LAYTON, Utah — After their son was hit and killed by a car on a dark Halloween night, one Utah family is raising awareness for trick-or-treat safety.
Around the corner of a quiet Layton neighborhood, you’ll find a small cul-de-sac tucked away near 975 East and 260 South.
A clown with a red balloon sticks out of the gutter at the entrance.
Then, each house gets spookier than the next.
Ghosts and spiders hanging from the trees, a barn house butcher cooks up “human flesh” and a graveyard stretches across two properties under a large spider’s web.
Amid the gore and ghouls, you’ll see large baseball-shaped posters sticking out of the laws.

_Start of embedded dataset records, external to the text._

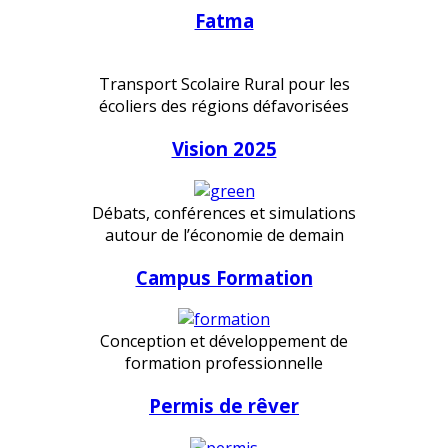
Fatma
Transport Scolaire Rural pour les
écoliers des régions défavorisées
Vision 2025
Débats, conférences et simulations
autour de l’économie de demain
Campus Formation
Conception et développement de
formation professionnelle
Permis de rêver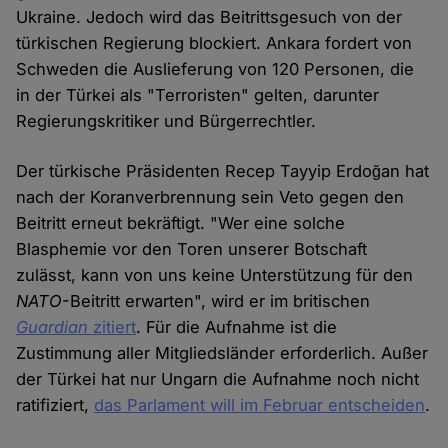
Ukraine. Jedoch wird das Beitrittsgesuch von der
türkischen Regierung blockiert. Ankara fordert von
Schweden die Auslieferung von 120 Personen, die
in der Türkei als "Terroristen" gelten, darunter
Regierungskritiker und Bürgerrechtler.
Der türkische Präsidenten Recep Tayyip Erdoğan hat
nach der Koranverbrennung sein Veto gegen den
Beitritt erneut bekräftigt. "Wer eine solche
Blasphemie vor den Toren unserer Botschaft
zulässt, kann von uns keine Unterstützung für den
NATO
-Beitritt erwarten", wird er im britischen
Guardian
zitiert
. Für die Aufnahme ist die
Zustimmung aller Mitgliedsländer erforderlich. Außer
der Türkei hat nur Ungarn die Aufnahme noch nicht
ratifiziert,
das Parlament will im Februar entscheiden
.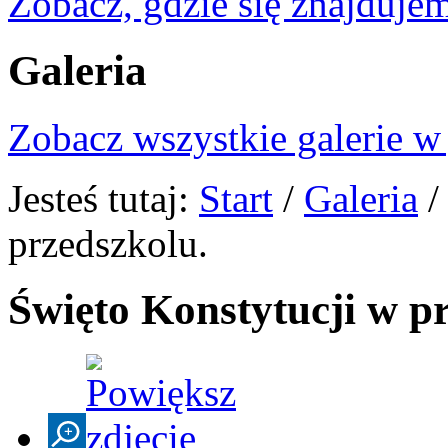
Zobacz, gdzie się znajdujem
Galeria
Zobacz wszystkie galerie w
Jesteś tutaj:
Start
/
Galeria
przedszkolu.
Święto Konstytucji w p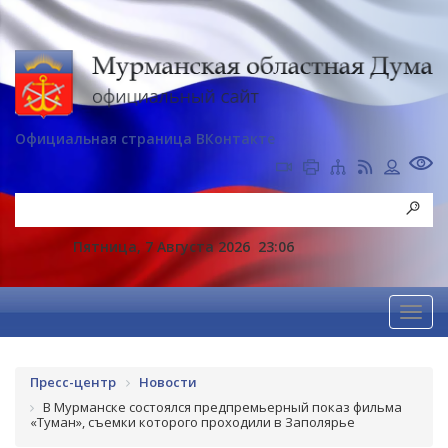
Официальная страница ВКонтакте
Пятница, 7 Августа 2026
23:06
Пресс-центр
Новости
В Мурманске состоялся предпремьерный показ фильма
«Туман», съемки которого проходили в Заполярье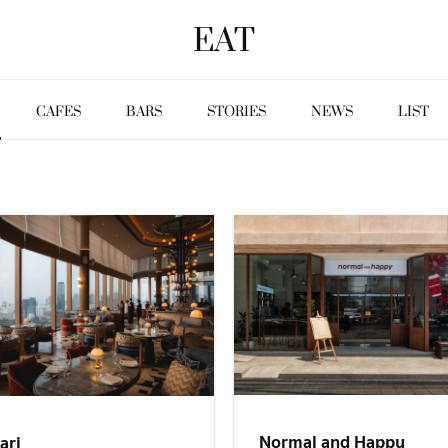
EAT
CAFES
BARS
STORIES
NEWS
LIST
Normal and Happy
ari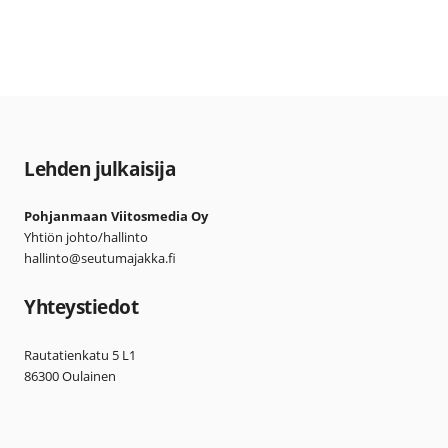
Lehden julkaisija
Pohjanmaan Viitosmedia Oy
Yhtiön johto/hallinto
hallinto@seutumajakka.fi
Yhteystiedot
Rautatienkatu 5 L1
86300 Oulainen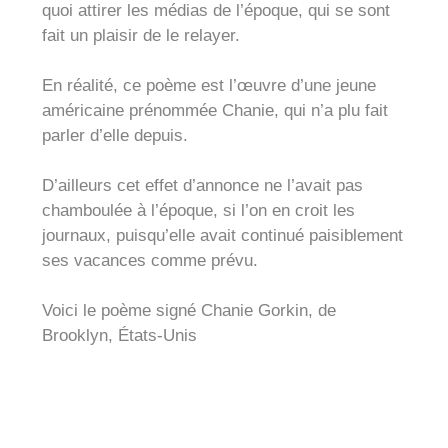
quoi attirer les médias de l’époque, qui se sont
fait un plaisir de le relayer.
En réalité, ce poème est l’œuvre d’une jeune
américaine prénommée Chanie, qui n’a plu fait
parler d’elle depuis.
D’ailleurs cet effet d’annonce ne l’avait pas
chamboulée à l’époque, si l’on en croit les
journaux, puisqu’elle avait continué paisiblement
ses vacances comme prévu.
Voici le poème signé Chanie Gorkin, de
Brooklyn, États-Unis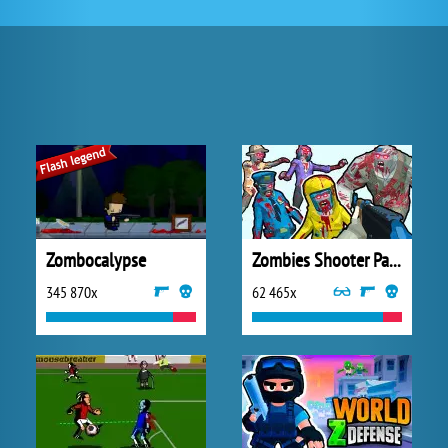
Zombocalypse
Zombies Shooter Part 1
345 870x
62 465x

On them, a picture and the words, “In loving memory, Jayden B Rathbone 09-28-98 to 11-26-11.”
“He loved Halloween, he loved the scary, he loved to dress up,” said Jayden’s mother, Crystal Conover.
This year marks the ninth anniversary of the Halloween night accident that claimed her son’s life.
“That night he was out trick-or-treating with his dad, and they were in Uinta on a very dark road and a woman… she said that she saw the overhead lights from the vehicle that [Jayden] had just gotten out of and she kind of veered off the road a little and hit him,” Crystal said as she recalled the painful details.
Jayden was taken to a local hospital, then taken by helicopter to Primary Children’s Hospital.
“I ran in yelling, ‘where’s my son,’” she said. “My son was ash gray when I walked in and he was on life support… more tubes, more IVs than I’ve ever seen in a human being in my entire life.”
On Thanksgiving Day, Crystal and Jayden’s father made the difficult decision to remove their son from life support.
“I hated Halloween, I hated everything about it, I didn’t want anything to do with it, I was angry, very angry,” Crystal continued.
Then, out of pain, she found purpose.
“He loved the holiday, it was his favorite holiday, let’s turn a negative into a positive – decorate.”
It started out small. Each neighbor would put out the Halloween decorations they had and, in lieu of candy, began passing out glow sticks or flashlights to trick-or-treaters on Halloween night.
“We believe a seen child, is a live child and if my story of my son, or my son’s story, brings awareness to children, to teenagers, to parents, to drivers, it’s worth doing every year,” Crystal continued.
Crystal believes each decoration, light and sound honor her son’s memory.
“This is him, this is what he would have wanted,” said Crystal.
But, to ensure the message is not lost, a sign also stands at the entrance. It reads:
Help Jayden Light the Way
In loving memory of Jayden. These yards are decorated as a memorial to raise awareness not only to parents, children and teens but to drivers out there. Please be aware of your surroundings and take extra precaution. Jayden was 13-years old and hit by a car on a dark road on Halloween night in 2011. Take this glow stick to help “Light the Way” which trick-or-treating tonight. In honor of Jayden Rathbone we will raise awareness and work to keep everyone safe.
With more than two weeks until the holiday, the sign has already drawn drivers to the area.
”I drove by and saw the sign and thought holy cow,” said Lewis Weaver as his family explored the neighborhood yards.
For Weaver, the sign brought back haunting memories.
“I was there, I was the first EMT on scene,” he said as he shook his head. “It was pretty traumatic.”
Weaver introduced himself to Crystal. She wiped tears from her eyes and thanked him for the work he and his team were able to do.
Now, Crystal hopes her son’s legacy can live on - encouraging safety for others.
“My son’s not out there, my son’s not trick-or-treating, but what keeps my driving and going further is that other kids can be safe,” she said.
“If his story can save one child’s life, if it can open the eyes of one driver to not be distracted, to slow down… [Then] my son didn’t die for nothing,” she added.
Come Halloween night, Crystal said the neighbors will offer a trunk-or-treat style gathering to help maintain social distance while honoring Jayden’s life. They invite others to join and intend to pass out candy and glow sticks.
Already, the “Help Jayden Light the Way” initiative has spread to other Utah neighborhoods and homes in other states. Crystal hopes even more families will get involved by passing out glow sticks instead of candy this Halloween.